The Funding the Future team has grown in number today.
Eighteen months ago, I was responsible for dispatching almost all the content on this blog, and there was no video channel.
Admittedly, I spent quite a lot of time back then working with other academic and NGO collaborators, just about all of which activities have now ceased, but as if to compensate for this, the YouTube channel has been launched, and is now probably amongst the top three per cent of serious YouTube channels in the world, which are defined as those that publish videos likely to enjoy 5,000 or more views, on average. Our average is more than 50,000 a day.
My youngest son, Thomas, has been heavily engaged in that process.
Over that same period, and as has become increasingly apparent of late, my wife, Jacqueline, has also moved from having a decidedly backseat role where she suggested content, and also edited, but did not want acknowledgement, to being quite explicitly engaged in the development of some content, which I think has been of real benefit.
Given her own research work, looking at ethics, medicine, economics and the relationship between all those issues and well-being (and amongst her range of medical qualifications is one in medical ethics), we are also now looking at how she might expand her activities in the future, including in front of camera roles, but that might not be just yet.
However, partly in anticipation of that, our elder son, James, has now joined the team as an employee. James is a politics graduate from Leeds University. Since graduating he has been working for the Royal Borough of Kensington and Chelsea, but he has now decided that after completing his graduate training and relevant professional qualifications there that, firstly, London might not be for him after all, and, secondly, that before he decides whether to continue with a local authority career, he might get some experience in a very different type of work, which is what working for this blog and the related YouTube channel can offer.
James will be taking on a number of responsibilities, including:
- Producing and editing the short videos that we post in the late afternoon now. These will provide him with a perfect opportunity to also master the editing process, which forms a key part of his training in what we do.

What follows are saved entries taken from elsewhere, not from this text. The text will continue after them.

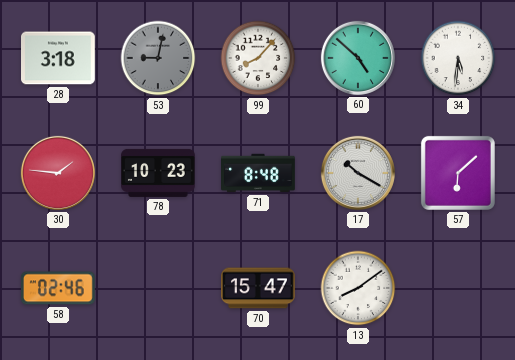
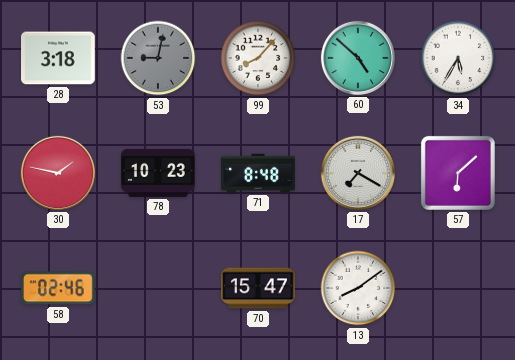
34: 5:31 -> 5:35
30: 1:46 -> 1:47
17: 10:20 -> 7:20
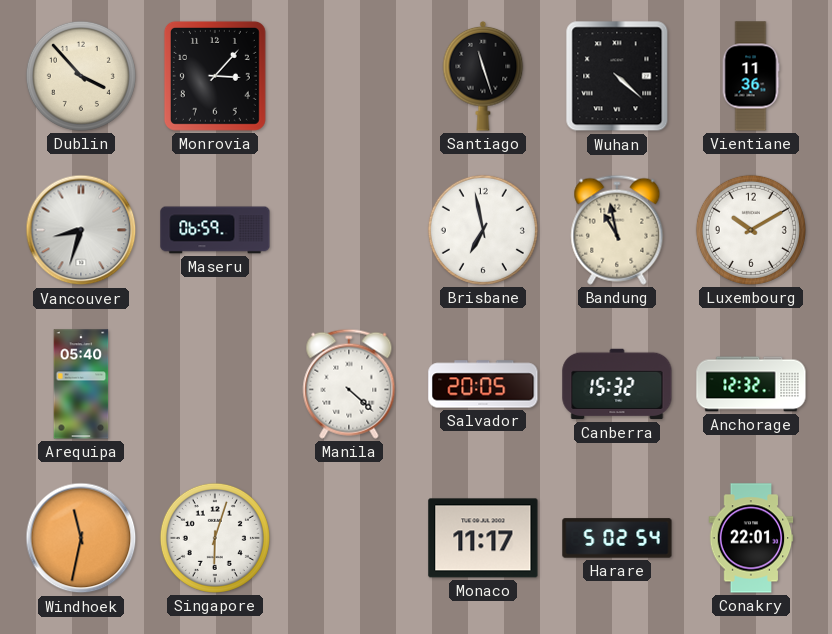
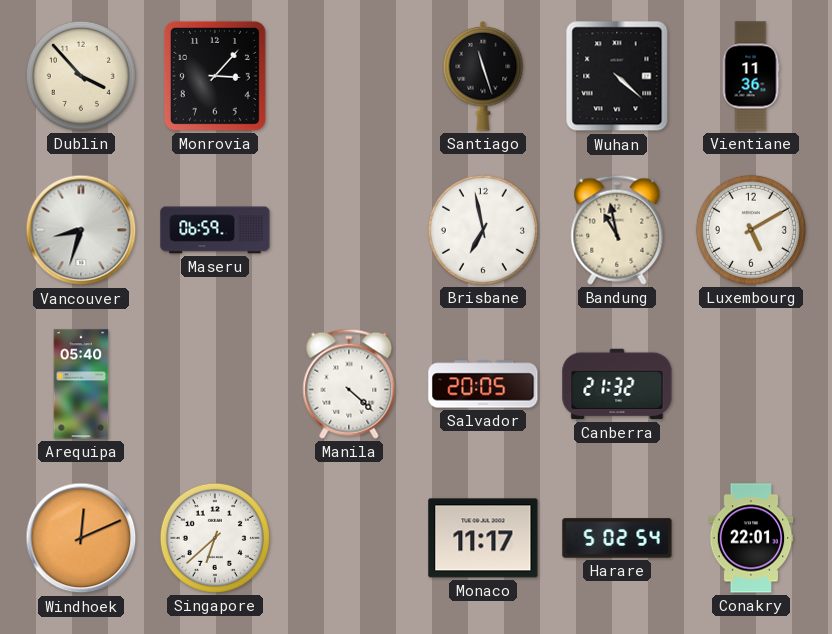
Luxembourg: 10:10 -> 5:10
Canberra: 15:32 -> 21:32
Anchorage: 12:32 -> none
Windhoek: 11:32 -> 12:11
Singapore: 6:03 -> 6:38
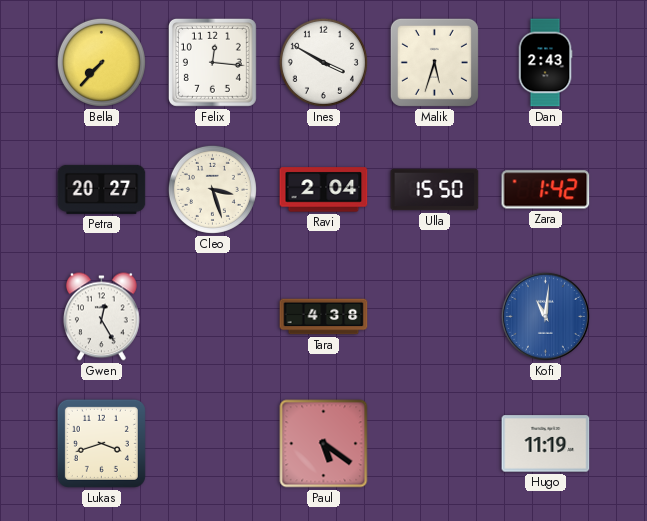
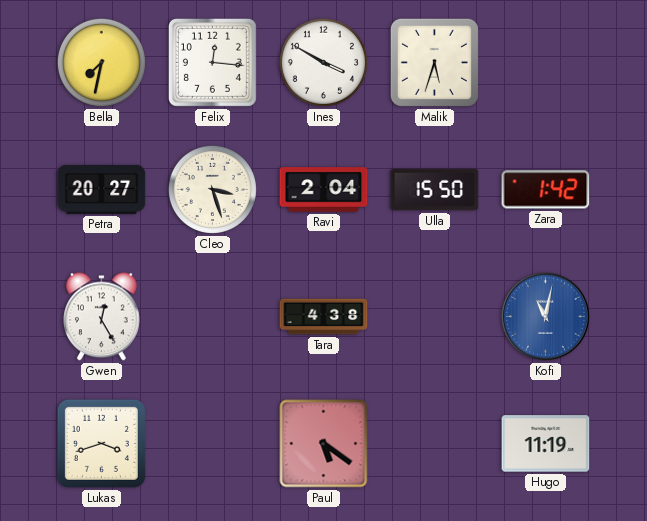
Bella: 7:37 -> 7:32
Dan: 2:43 -> none
Kofi: 11:01 -> 11:02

- Managing posts that we are now planning to put on YouTube, in addition to the polls that we already share there. The aim will be to increase awareness amongst YouTube viewers of what happens on this blog. We think that most readers here are aware of what happens on YouTube, but there appears to be little flow the other way, and so we are looking to encourage that.
- To look at how we might increase our publication output. A number of comments have been made of late asking whether some of the series that we have been producing will be published, and James is going to take on looking at how we do this.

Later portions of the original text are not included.